The real thing for the efficiency game is having full control over the timing and finding the perfect sweet spot for the narrowest possible pulse width and the resultant least amount of power consumed at a given RPM.  Of course moving the reed switch around is a way to accomplish this, but it has its limitations.  The MHOP analog comparitor is a more sophisticated version of a reed switch.  Of course a microcontroller approach to optimizing the timing would be the Cadillac approach.

These are things that should be considered for a major build that you want to invest real time in  - but I am not sure about the spaghetti sticking.

minoly

Quote from: tinman on November 06, 2015, 09:52:57 PM
That is correct Lidmotor,John dose indeed say and show that the coil should be energized when the magnet is in the middle of the coil--this is where the term zero force came from,as he thinks there is zero magnetic field at the center of the coil. The fact is,the field(both magnetic and electric) is strongest at the center of the coil.

Anyway,im with you on this one-->enough time spent on it.
Time to move on to a different project (pulse motor of course lol).
John can speak for himself, IMHO I think he may be misunderstood. Say what he does or not the proof of how he is running it is in the frame by frame. This is how I understood it when he was speaking as well. I never imagined it any other way. I mean, what did he mean when he said the timing on the monopole is at 23 degrees right.... And........ let us not forget the force between the magnets, he draws it out as shown in lids crop of the vid there. I really don't understand the animosity i'm sensing here or perhaps i'm being too sensitive.


minoly

Quote from: MileHigh on November 06, 2015, 10:53:32 PM
I am still going to moan about people saying "my pulse motor is efficient."  After years of building pulse motors you need to get some creative juices flowing.   You can't possibly compare an "efficient" pulse motor with a tiny rotor that weighs a few grams with an "efficient" pulse motor with a large rotor that weighs 500 grams.  So how do you address that issue?  Nor can you just quote current consumption without also quoting the source voltage.  You should be quoting input power - that's two birds with one stone.  Measuring power consumption vs. charging battery power is another interesting measurement.

What about how efficient your own pulse motor is at a give RPM?  I think air resistance is proportional to the square or possibly the cube of the velocity.  That suggests that more watts are required per unit RPM for increasing steady-state RPMs.  You could even plot that on a graph, just record the input power at say eight different RPMs and see if you see that air resistance signature in the plot.  Something akin to the power curves that you see for real motors.

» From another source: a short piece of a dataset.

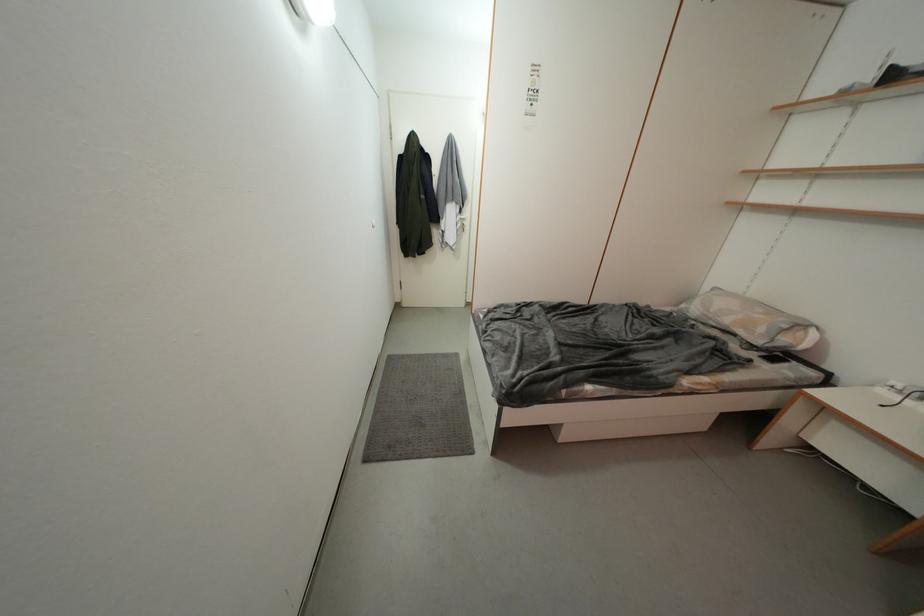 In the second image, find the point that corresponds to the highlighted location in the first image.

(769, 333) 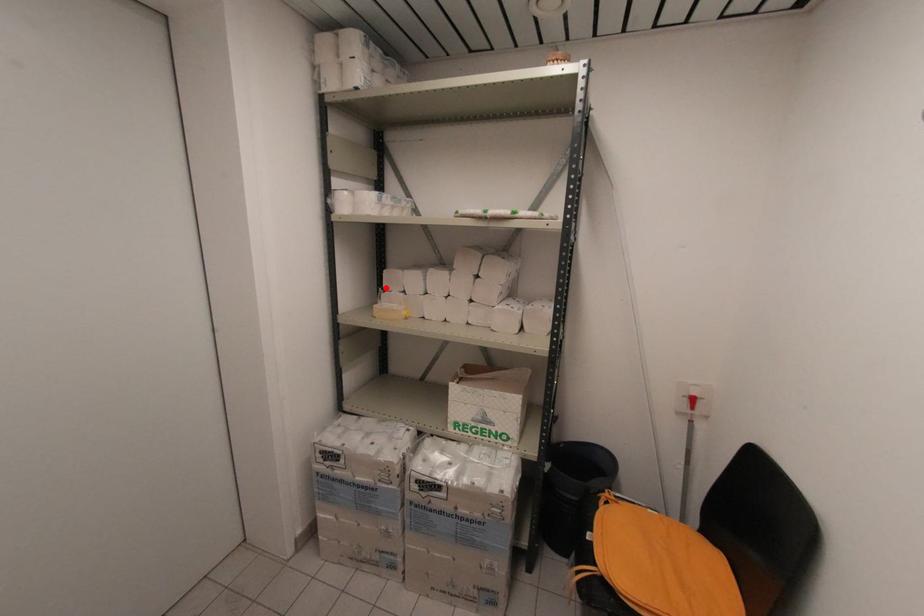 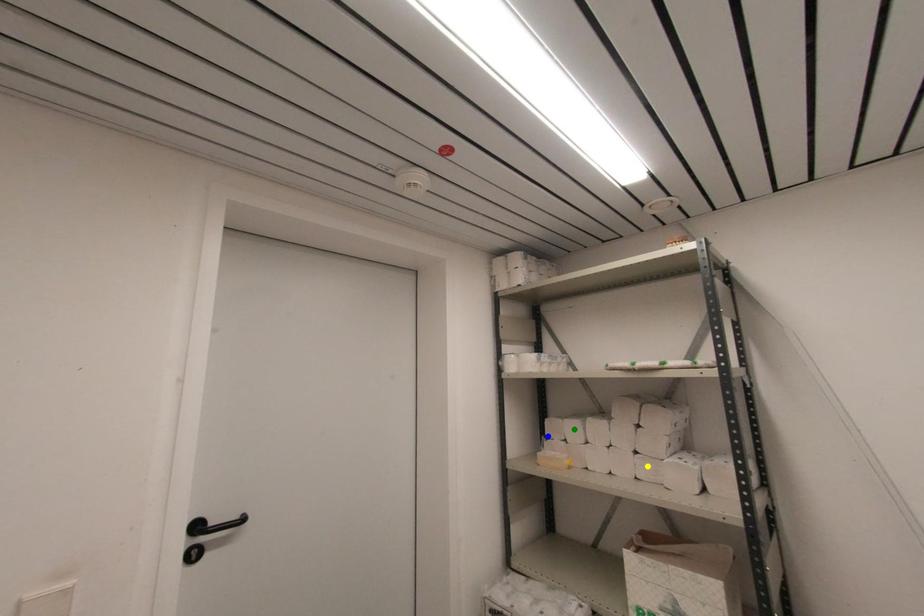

The real thing for the efficiency game is having full control over the timing and finding the perfect sweet spot for the narrowest possible pulse width and the resultant least amount of power consumed at a given RPM.  Of course moving the reed switch around is a way to accomplish this, but it has its limitations.  The MHOP analog comparitor is a more sophisticated version of a reed switch.  Of course a microcontroller approach to optimizing the timing would be the Cadillac approach.

These are things that should be considered for a major build that you want to invest real time in  - but I am not sure about the spaghetti sticking.


excellent points!
however, and i speak for myself. These are only spaghetti spinners here (meant like "spaghetti westerns") dime a dozen. When I used the word efficient, that was only to reflect it still uses energy - nothing free here.